Appointment of advisers
Choosing good quality corporate advisers is one of
the first and most important things that you must do in preparation
for a flotation - and is also one of the most difficult. The
key advisers will include:
The Nomad
The Nomad will guide the
company through the AIM application procedure and advise it on a
continuing basis after flotation. The Nomad will usually be
responsible for maintaining the admission document (or prospectus)
and will arrange for the scheduling of the date of admission of the
company to the market.
The Broker
The broker acts as the
company's main interface with the market and potential investors.

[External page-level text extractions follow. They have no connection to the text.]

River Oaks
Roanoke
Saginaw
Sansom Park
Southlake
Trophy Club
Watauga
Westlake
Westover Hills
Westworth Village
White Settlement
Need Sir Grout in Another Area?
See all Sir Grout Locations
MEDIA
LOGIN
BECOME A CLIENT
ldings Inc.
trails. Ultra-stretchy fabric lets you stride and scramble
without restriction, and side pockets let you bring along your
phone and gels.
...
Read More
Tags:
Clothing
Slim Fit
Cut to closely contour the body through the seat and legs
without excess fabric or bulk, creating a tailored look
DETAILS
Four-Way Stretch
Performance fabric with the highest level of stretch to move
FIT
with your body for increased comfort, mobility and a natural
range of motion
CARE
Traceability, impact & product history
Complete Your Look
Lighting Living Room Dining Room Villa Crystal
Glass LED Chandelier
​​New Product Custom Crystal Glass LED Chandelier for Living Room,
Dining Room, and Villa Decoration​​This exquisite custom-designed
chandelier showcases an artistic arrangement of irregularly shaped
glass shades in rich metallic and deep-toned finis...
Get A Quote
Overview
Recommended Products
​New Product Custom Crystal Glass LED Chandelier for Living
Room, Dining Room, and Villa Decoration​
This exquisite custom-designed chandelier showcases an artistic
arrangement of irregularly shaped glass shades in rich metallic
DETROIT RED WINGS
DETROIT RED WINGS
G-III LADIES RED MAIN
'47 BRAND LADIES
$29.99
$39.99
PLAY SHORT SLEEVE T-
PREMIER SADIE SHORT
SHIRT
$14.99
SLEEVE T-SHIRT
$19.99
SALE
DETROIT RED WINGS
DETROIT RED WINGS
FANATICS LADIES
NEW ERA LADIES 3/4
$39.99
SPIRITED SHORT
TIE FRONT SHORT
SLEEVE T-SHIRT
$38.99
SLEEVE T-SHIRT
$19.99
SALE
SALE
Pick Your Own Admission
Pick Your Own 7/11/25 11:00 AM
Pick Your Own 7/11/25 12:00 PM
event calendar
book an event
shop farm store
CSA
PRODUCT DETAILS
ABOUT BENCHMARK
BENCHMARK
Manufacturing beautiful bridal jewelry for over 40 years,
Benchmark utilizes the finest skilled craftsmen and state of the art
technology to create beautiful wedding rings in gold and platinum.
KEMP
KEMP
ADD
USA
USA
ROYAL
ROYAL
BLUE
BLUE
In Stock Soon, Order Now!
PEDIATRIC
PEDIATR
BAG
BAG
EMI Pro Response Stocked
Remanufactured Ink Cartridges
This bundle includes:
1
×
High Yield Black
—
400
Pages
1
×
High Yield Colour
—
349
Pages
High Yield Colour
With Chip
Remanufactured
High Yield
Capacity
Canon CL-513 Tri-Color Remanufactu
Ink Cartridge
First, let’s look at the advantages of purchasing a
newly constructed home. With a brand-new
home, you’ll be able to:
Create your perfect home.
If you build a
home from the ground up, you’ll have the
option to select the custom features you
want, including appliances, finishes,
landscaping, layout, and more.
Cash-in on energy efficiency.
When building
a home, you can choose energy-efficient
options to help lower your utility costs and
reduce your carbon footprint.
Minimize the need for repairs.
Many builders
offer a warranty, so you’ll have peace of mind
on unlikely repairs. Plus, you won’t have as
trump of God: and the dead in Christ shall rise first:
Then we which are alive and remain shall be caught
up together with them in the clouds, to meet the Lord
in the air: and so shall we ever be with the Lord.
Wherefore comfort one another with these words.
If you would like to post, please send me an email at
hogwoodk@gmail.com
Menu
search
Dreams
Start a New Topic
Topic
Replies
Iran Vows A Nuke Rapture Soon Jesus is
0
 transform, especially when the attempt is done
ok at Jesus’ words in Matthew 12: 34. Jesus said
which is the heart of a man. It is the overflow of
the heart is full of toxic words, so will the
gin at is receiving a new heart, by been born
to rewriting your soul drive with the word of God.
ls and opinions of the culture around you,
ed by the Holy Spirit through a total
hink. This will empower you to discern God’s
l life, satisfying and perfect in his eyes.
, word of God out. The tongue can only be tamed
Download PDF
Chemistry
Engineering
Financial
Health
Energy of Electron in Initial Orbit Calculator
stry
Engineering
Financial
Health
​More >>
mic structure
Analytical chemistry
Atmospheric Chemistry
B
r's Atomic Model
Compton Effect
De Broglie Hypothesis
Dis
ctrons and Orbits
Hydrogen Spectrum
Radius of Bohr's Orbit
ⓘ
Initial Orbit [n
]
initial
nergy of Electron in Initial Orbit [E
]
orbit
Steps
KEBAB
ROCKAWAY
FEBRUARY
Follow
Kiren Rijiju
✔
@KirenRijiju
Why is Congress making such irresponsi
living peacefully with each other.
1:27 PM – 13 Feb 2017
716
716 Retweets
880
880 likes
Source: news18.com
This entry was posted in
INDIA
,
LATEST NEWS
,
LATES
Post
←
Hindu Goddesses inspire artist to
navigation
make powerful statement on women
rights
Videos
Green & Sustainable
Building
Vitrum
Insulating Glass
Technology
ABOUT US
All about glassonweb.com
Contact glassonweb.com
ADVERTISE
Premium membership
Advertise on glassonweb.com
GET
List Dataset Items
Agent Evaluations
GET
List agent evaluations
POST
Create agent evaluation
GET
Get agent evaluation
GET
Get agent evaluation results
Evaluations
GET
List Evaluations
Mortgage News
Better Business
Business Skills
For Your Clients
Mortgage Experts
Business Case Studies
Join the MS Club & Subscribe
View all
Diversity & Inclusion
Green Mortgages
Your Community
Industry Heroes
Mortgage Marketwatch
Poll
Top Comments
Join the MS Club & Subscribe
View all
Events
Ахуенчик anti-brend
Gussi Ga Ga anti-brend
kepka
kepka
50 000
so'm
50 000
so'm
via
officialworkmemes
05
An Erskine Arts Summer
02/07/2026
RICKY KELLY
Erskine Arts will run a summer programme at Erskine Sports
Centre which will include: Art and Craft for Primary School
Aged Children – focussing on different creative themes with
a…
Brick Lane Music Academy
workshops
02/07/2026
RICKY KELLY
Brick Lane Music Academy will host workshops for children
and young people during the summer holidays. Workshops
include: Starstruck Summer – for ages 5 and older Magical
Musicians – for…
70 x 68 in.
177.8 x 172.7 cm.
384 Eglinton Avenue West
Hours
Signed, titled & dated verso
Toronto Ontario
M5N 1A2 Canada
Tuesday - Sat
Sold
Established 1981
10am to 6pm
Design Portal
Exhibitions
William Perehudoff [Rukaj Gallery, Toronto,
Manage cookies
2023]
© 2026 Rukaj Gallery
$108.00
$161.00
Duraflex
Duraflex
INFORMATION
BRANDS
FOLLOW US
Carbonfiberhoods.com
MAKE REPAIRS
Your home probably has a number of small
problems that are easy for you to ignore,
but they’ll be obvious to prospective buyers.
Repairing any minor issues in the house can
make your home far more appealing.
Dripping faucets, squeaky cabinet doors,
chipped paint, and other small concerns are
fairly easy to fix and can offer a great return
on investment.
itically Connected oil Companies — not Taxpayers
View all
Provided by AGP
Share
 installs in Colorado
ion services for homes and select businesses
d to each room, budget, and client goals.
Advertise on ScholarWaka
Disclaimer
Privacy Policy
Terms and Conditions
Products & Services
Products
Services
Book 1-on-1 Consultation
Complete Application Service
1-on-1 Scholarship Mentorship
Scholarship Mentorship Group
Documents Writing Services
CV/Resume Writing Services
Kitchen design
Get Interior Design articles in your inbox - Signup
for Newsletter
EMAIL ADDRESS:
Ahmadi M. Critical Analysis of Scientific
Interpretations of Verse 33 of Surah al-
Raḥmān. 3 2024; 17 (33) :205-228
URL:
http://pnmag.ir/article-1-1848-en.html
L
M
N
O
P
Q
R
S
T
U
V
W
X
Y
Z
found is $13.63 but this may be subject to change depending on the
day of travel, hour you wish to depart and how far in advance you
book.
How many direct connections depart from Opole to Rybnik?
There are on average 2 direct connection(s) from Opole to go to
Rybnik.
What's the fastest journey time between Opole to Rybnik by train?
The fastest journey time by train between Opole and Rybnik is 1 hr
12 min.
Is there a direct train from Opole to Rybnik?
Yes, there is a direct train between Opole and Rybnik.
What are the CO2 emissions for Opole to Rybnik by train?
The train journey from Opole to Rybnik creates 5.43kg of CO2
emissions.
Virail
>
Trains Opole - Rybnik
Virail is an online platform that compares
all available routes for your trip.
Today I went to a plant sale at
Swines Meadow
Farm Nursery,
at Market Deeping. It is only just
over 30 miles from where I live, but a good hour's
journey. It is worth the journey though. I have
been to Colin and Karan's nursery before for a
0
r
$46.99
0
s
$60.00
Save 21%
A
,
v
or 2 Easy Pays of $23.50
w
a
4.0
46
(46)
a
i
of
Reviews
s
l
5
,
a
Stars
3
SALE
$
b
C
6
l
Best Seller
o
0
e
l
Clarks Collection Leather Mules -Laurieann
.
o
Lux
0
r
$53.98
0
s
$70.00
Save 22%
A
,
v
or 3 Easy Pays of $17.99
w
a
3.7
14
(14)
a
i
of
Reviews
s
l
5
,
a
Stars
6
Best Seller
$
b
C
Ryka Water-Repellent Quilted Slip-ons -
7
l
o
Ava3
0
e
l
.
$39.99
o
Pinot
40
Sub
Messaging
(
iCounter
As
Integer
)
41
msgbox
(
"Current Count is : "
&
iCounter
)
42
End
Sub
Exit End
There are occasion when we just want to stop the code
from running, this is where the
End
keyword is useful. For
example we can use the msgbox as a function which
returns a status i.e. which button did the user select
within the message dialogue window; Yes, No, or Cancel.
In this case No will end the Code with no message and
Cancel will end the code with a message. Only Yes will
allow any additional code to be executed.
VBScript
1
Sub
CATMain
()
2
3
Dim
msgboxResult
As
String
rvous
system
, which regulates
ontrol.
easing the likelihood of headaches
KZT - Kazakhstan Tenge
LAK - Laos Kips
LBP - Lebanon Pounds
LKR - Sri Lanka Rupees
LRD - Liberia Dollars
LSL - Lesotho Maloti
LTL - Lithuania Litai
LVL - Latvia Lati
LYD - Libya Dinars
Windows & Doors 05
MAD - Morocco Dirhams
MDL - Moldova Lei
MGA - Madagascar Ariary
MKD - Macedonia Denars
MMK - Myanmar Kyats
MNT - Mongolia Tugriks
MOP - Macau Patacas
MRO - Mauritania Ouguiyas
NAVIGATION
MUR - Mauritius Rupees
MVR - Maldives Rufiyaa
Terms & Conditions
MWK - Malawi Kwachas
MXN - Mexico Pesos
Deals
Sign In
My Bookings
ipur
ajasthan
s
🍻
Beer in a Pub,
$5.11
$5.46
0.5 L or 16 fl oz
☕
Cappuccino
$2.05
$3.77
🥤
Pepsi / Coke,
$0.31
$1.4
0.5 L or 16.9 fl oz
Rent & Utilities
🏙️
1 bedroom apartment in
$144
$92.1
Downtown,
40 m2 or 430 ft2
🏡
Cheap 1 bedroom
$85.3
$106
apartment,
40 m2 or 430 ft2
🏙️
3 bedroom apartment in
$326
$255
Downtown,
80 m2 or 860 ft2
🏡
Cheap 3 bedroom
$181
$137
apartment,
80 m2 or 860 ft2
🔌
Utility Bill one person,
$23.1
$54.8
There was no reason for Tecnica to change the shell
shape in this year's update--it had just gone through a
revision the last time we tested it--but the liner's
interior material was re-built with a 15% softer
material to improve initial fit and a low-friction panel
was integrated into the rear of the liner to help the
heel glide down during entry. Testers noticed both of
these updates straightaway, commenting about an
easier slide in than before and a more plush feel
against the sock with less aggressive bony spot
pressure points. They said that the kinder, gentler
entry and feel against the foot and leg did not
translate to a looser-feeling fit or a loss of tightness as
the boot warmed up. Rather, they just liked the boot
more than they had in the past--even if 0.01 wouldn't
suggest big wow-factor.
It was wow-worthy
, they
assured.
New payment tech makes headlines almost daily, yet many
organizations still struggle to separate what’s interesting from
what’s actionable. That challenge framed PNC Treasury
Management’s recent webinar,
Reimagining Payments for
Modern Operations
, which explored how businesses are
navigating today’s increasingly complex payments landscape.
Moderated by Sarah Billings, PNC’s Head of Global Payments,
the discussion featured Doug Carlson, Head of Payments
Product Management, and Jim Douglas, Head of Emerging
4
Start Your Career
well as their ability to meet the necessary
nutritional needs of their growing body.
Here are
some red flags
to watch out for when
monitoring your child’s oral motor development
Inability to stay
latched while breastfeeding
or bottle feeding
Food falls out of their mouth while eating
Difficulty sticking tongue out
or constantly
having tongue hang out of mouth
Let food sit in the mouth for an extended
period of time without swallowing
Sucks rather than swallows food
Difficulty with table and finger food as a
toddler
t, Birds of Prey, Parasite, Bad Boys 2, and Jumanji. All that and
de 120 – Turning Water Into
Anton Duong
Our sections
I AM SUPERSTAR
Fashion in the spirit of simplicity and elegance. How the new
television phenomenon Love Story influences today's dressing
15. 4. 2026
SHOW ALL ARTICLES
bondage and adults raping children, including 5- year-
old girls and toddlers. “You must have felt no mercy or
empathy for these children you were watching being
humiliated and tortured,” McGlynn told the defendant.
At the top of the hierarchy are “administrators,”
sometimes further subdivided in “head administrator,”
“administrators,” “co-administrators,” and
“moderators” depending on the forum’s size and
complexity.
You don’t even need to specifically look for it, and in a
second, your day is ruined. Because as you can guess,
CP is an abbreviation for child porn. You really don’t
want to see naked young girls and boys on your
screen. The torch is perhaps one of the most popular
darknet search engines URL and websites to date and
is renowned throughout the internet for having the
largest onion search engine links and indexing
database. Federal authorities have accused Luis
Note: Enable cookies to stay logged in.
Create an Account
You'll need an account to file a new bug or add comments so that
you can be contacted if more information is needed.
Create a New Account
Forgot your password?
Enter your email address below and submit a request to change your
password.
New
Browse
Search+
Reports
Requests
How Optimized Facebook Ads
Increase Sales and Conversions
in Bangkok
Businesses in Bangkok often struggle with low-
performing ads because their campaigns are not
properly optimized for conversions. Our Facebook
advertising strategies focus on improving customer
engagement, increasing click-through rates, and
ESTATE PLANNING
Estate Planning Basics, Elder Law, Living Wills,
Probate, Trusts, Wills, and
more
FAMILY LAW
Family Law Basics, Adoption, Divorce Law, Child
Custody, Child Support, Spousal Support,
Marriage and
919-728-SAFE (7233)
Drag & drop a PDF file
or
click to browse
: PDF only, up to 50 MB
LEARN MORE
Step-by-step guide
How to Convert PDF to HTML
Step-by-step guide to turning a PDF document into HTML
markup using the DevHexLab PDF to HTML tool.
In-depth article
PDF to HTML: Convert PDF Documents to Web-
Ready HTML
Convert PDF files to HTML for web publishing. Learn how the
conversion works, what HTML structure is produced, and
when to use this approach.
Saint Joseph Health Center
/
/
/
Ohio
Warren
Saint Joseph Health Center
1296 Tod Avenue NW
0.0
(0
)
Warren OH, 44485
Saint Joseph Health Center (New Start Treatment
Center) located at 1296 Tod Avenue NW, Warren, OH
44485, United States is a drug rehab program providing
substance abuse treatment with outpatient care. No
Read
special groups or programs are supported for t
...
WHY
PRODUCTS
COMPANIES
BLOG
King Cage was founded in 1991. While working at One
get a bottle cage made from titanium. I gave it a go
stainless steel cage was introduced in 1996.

This may be the same firm as the Nomad and must be a member of the
London Stock Exchange.
The Company's
lawyers
The responsibilities of the
company's lawyers include conducting the legal due diligence
process, advising on the legal aspects of the issue and producing
the legal documentation. The company's lawyers assist the directors
in the verification of the admission document and provide guidance
for the directors as to the nature of their responsibilities and
obligations as directors of AIM quoted companies.
The Nomad's
lawyers
The Nomad's lawyers' primary
role is to advise the Nomad/broker on the admission process and any
placing and to produce the placing agreement.
The Reporting
accountant
The role of the reporting
accountant in a flotation is separate from that of the company's
existing auditors but can be (and often is) fulfilled by a separate
team in the same firm. Essentially, the reporting accountant is
responsible for reviewing the business, the company's financial
records and internal systems and will comment on the company's
working capital statements.
Directors and management
issues
Investors will look for a strong management
team with a good range of skills to run the business in the public
spotlight. Although compliance with the corporate governance
requirements of the Combined Code is voluntary, investor pressure
will probably require the appointment of an appropriate number of
independent non-executive directors, the splitting of the roles of
chairman and chief executive and the establishment of new board
committees such as the audit, remuneration and nominations
committees.
Lock-in requirements
Where the issuer's main business has not been
independent and earning revenue for at least two years, all
directors, substantial shareholders, employees with 0.5 per cent or
more and certain other persons connected with the issuer must agree
not to sell their shares for at least year from admission. In
addition, the broker will usually require lock-in undertakings from
management and major shareholders in other circumstances.
Admission document and
verification
The preparation of the admission document and
its verification can take up a great deal of management time. The
company should agree at an early stage which members of its team
will be responsible for the production of the admission document
and its verification.
Due
diligence
The Nomad will be keen to see that a thorough
due diligence exercise is conducted on the company and its
management. The lawyers will undertake legal due diligence
while the reporting accountants conduct financial due diligence on
the company. Where the issuer operates in the mining, oil or
gas resources sector, a report may be needed from an independent
expert on the quality and existence of the company's material
assets.
Reorganisation and
restructuring
The due diligence exercise should highlight
any changes that will be required to the company's structure before
admission. Common issues include re-registering the issuer as a
public company to satisfy the AIM Rules, amending the articles of
association of the company to those appropriate for a listed
company, reorganising the share capital into one class of shares
and carrying out any internal reorganisations to ensure that all
the assets of the business are held within the correct group of
companies.
Share schemes
Employee share incentives can be a good way
for any company to attract, retain, motivate and remunerate
employees and directors.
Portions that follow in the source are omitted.